With 15% of the world’s people, Africa produces less than 5% of carbon-dioxide emissions. With 4% of global population, America produces 25% of these emissions. In other words, each American accounts for 20 times the emissions of each African. We are not rationing our electricity. Why should Africa, which needs electricity for the sort of income-producing enterprises and infrastructure that help improve life expectancy? The average in Africa is 59 years—in America it’s 79. Increased access to electricity was crucial in China’s growth, which raised life expectancy to 75 today from 59 in 1968.
According to the World Bank, 24% of Africans have access to electricity and the typical business loses power for 56 days each year. Faced with unreliable power, businesses turn to diesel generators, which are three times as expensive as the electricity grid. Diesel also produces black soot, a respiratory health hazard. By comparison, bringing more-reliable electricity to more Africans would power the cleaning of water in villages, where much of the population still lives, and replace wood and dung fires as the source of heat and lighting in shacks and huts, removing major sources of disease and death. In the cities, reliable electricity would encourage businesses to invest and reinvest rather than send their profits abroad.

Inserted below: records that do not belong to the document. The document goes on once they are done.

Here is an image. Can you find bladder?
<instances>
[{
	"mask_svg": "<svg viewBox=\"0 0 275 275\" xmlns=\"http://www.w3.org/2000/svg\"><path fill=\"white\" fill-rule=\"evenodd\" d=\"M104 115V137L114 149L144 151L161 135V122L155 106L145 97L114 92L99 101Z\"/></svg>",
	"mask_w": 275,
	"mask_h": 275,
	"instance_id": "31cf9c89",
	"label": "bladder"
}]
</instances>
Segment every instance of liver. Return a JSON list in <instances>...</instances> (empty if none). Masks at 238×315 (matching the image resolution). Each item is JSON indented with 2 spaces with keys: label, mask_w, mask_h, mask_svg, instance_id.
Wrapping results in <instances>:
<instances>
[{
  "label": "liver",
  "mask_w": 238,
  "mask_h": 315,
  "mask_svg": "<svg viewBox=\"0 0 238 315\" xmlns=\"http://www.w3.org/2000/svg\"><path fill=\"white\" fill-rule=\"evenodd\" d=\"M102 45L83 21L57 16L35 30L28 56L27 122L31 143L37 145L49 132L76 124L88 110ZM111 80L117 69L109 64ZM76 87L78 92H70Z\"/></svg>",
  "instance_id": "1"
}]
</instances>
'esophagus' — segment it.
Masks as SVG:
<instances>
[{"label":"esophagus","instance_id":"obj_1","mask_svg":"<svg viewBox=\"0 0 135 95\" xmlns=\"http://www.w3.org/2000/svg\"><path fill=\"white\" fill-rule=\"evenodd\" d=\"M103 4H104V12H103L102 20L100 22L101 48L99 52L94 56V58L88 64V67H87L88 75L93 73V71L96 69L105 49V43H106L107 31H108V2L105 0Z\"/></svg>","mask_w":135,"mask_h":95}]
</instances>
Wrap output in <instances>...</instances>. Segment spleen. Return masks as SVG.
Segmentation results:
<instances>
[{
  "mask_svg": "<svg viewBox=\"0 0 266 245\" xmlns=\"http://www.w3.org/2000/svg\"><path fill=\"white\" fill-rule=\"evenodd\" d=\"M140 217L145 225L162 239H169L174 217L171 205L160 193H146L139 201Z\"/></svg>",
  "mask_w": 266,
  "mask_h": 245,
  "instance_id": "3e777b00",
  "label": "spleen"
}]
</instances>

Mindful of the benefits, the Obama administration’s Power Africa proposal and the World Bank are trying to double African access to electricity. But they have been hamstrung by the opposition of their political base to fossil fuels—even though off-grid and renewable power from the sun, tides and wind is still too unreliable, too hard to transmit, and way too expensive for Africa to build and maintain as its primary source of power.
In 2010 the left tried to block a World Bank loan for a new coal-fired plant in South Africa. Fortunately, the loan was approved (with the U.S. abstaining). The drive to provide electricity for the poor has been perhaps the greatest achievement of South Africa’s post-apartheid governments.

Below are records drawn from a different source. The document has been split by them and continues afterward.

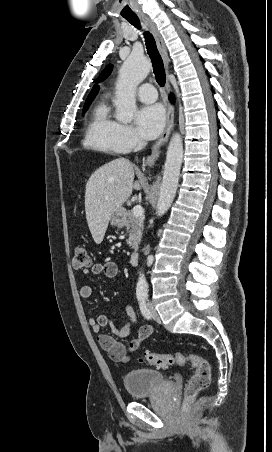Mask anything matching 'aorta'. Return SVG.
Segmentation results:
<instances>
[{
	"instance_id": "aorta-1",
	"label": "aorta",
	"mask_w": 272,
	"mask_h": 452,
	"mask_svg": "<svg viewBox=\"0 0 272 452\" xmlns=\"http://www.w3.org/2000/svg\"><path fill=\"white\" fill-rule=\"evenodd\" d=\"M150 64L143 55L131 54L122 64L116 86V118L131 121L136 113L135 90L146 78ZM183 158V142L179 133L173 134L167 149L162 184L157 203V216H163L175 197ZM148 284L143 272H139L136 294L145 295Z\"/></svg>"
}]
</instances>
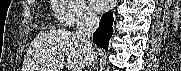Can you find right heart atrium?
<instances>
[{
	"instance_id": "obj_1",
	"label": "right heart atrium",
	"mask_w": 181,
	"mask_h": 71,
	"mask_svg": "<svg viewBox=\"0 0 181 71\" xmlns=\"http://www.w3.org/2000/svg\"><path fill=\"white\" fill-rule=\"evenodd\" d=\"M59 21L65 26L90 24L95 15L84 0H59Z\"/></svg>"
}]
</instances>
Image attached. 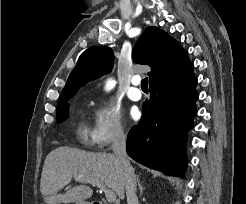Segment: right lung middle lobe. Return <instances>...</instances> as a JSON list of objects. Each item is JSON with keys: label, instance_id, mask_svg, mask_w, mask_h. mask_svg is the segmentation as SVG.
Here are the masks:
<instances>
[{"label": "right lung middle lobe", "instance_id": "obj_1", "mask_svg": "<svg viewBox=\"0 0 246 204\" xmlns=\"http://www.w3.org/2000/svg\"><path fill=\"white\" fill-rule=\"evenodd\" d=\"M71 97L72 96L59 99L58 104H57V111H56V116H57V122L58 123H61V122L65 121L68 118V116H69V113H68L69 104H68L67 101Z\"/></svg>", "mask_w": 246, "mask_h": 204}]
</instances>
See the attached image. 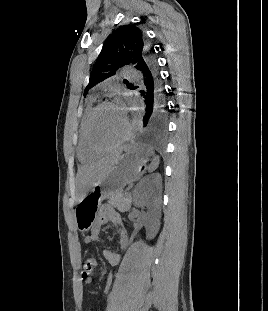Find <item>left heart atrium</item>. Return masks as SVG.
Here are the masks:
<instances>
[{"label": "left heart atrium", "instance_id": "39dd6f15", "mask_svg": "<svg viewBox=\"0 0 268 311\" xmlns=\"http://www.w3.org/2000/svg\"><path fill=\"white\" fill-rule=\"evenodd\" d=\"M114 106H115V108L118 109V110L122 113V115L124 116V110H125V108H124V105L122 104V102H121V101H117L116 104H115Z\"/></svg>", "mask_w": 268, "mask_h": 311}]
</instances>
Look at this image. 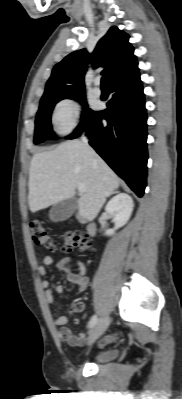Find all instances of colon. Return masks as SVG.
<instances>
[{"label":"colon","mask_w":182,"mask_h":399,"mask_svg":"<svg viewBox=\"0 0 182 399\" xmlns=\"http://www.w3.org/2000/svg\"><path fill=\"white\" fill-rule=\"evenodd\" d=\"M30 233L33 241L36 244L48 249L56 248V244L54 243L46 227L40 220L35 219L31 221ZM73 248H79L80 250H89L90 243L88 236L80 232L67 233L66 235H64L61 249L64 251H69Z\"/></svg>","instance_id":"colon-1"}]
</instances>
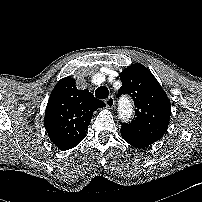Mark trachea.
<instances>
[{"instance_id":"1","label":"trachea","mask_w":202,"mask_h":202,"mask_svg":"<svg viewBox=\"0 0 202 202\" xmlns=\"http://www.w3.org/2000/svg\"><path fill=\"white\" fill-rule=\"evenodd\" d=\"M95 96L99 99H106L109 96V90L105 86H100L95 91Z\"/></svg>"}]
</instances>
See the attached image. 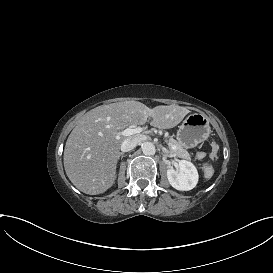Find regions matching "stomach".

Standing on the mountainside at night in Cape Town, overlooking the “Coloured” township of Mitchell’s Plain and the African township of Khayelitsha, you can now see a twinkling blanket of bulbs. How terrible to think that so many people in the West would rather block such success stories in the name of unproved science.
Mr. Rossiter directs the American Exceptionalism Media Project. He is an adjunct professor at American University and an associate fellow at the Institute for Policy Studies.